Why do most business process automation guides feel the same?

Because almost every top result (HighGear, IBM, Microsoft Power Automate, NetSuite, Kissflow) scopes BPA to SaaS-to-SaaS orchestration: approvals, invoice routing, CRM updates, data pushed between web systems. They list the same six advantages (cost, accuracy, compliance, productivity, scale, standardization). None of them talk about the apps that never had an API: your accounting software, your CAD tool, your practice management system, your Finder, the legacy desktop client your team still runs. That is the half of the work that most BPA tools silently skip.

What is different about a local Mac agent like Fazm?

Fazm registers a Swift MCP server, bundled inside the app at Contents/MacOS/mcp-server-macos-use, that reads the macOS accessibility tree directly. It calls AXUIElementCreateApplication(pid) and AXUIElementCopyAttributeValue(appElement, kAXChildrenAttribute, ...) to pull a structured list of windows, buttons, text fields, and labels from any running app. No screenshot OCR, no pixel guessing, no brittle image matching. The LLM sees the same structure the OS gives a screen reader.

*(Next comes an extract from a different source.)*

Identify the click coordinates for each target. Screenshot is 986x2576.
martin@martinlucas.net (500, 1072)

How do I verify the accessibility approach myself?

Open the Fazm app bundle: right-click Fazm in /Applications, Show Package Contents, then Contents/MacOS. You will see an executable named mcp-server-macos-use next to the Fazm binary. That is the Swift MCP server the ACP bridge registers at acp-bridge/src/index.ts line 1056 to 1063. If you want to read the source, the SDK it depends on, MacosUseSDK, is open source at github.com/mediar-ai/MacosUseSDK.

Why does screenshot-driven automation keep breaking?

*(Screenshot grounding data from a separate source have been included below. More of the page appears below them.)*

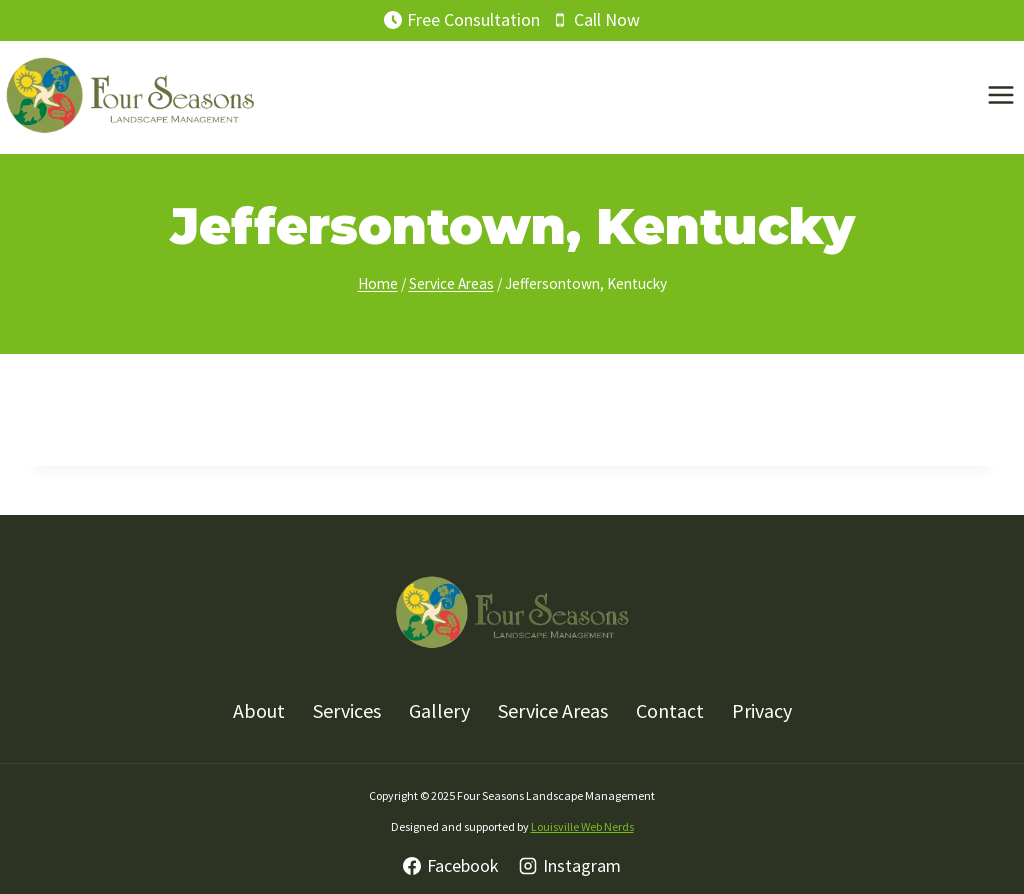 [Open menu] (1000, 95)
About (259, 710)
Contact (670, 710)
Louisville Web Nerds (582, 826)
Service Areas (553, 710)
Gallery (439, 710)
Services (347, 710)
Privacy (762, 710) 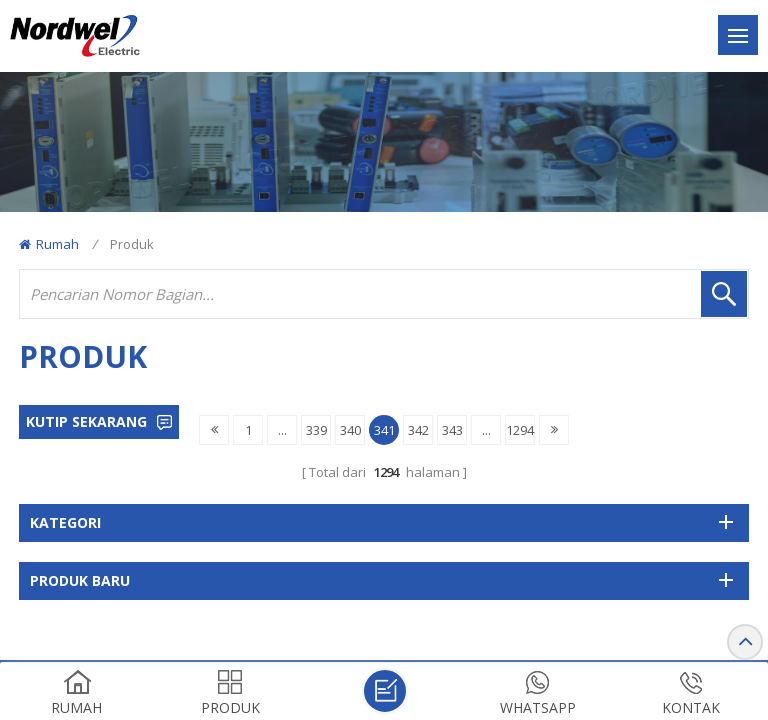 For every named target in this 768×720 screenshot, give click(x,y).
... (282, 430)
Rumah (49, 244)
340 (350, 430)
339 (316, 430)
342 (418, 430)
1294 (520, 430)
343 (452, 430)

Three reasons. First, pixel matching is fragile: a macOS version bump, a dark-mode toggle, a resolution change, or a minor UI redesign blows up every template. Second, models reading screenshots have to re-OCR every frame to know what a button says, which burns tokens and latency. Third, screenshots are lossy: invisible state (accessibility labels, ARIA roles, enabled/disabled flags, scroll offsets) disappears in a PNG. Reading the accessibility tree preserves all of that for free.

Does this really work on legacy desktop apps with no API?

Yes, as long as the app exposes standard NSAccessibility or AXUIElement attributes, which almost every macOS app does, because screen readers require it. That includes Excel, Word, Numbers, Photoshop, QuickBooks, Xero Desktop, AutoCAD viewers, Salesforce for Mac, Finder, Preview, Mail, Safari, Chrome, Figma desktop, Notion desktop, and basically every mainstream macOS app. If VoiceOver can announce a button, Fazm can click it.

What does Fazm do that a pure web RPA tool cannot?

A pure web RPA tool can fill forms inside Chrome. Fazm can also open Mail.app, search for a specific thread, pull an attached PDF into Preview, export it as text, switch to Numbers, paste it into a new sheet, trigger a Finder rename, then kick the file over to Google Drive. All in one workflow, all driven by the accessibility tree, without a single screenshot prompt. That is the advantage web-only BPA cannot match.

Is this safer than running browser scraping on a cloud server?

Generally yes, for two reasons. The automation runs on your Mac under your login, so data never leaves the machine unless a specific tool call sends it. And because the agent uses real macOS accessibility APIs instead of a headless browser fingerprint, logged-in sites do not flag the session as a bot. Turnstile and captchas pass because your Mac and your signed-in profile are the profile.

What are realistic use cases small businesses actually run?

Reading every unread invoice email, extracting line items, pasting them into QuickBooks Desktop, and filing the PDF in a Finder folder named after the vendor. Pulling the overnight orders from Shopify, opening the shipping label tool, printing labels, and updating the sheet. Batch-renaming product photos based on SKU. Comparing weekly bookkeeping totals between two accounting systems. Pulling status out of a legacy practice management client that has no API. All of these fail as pure web BPA; all of them work when the agent can read the accessibility tree of any app.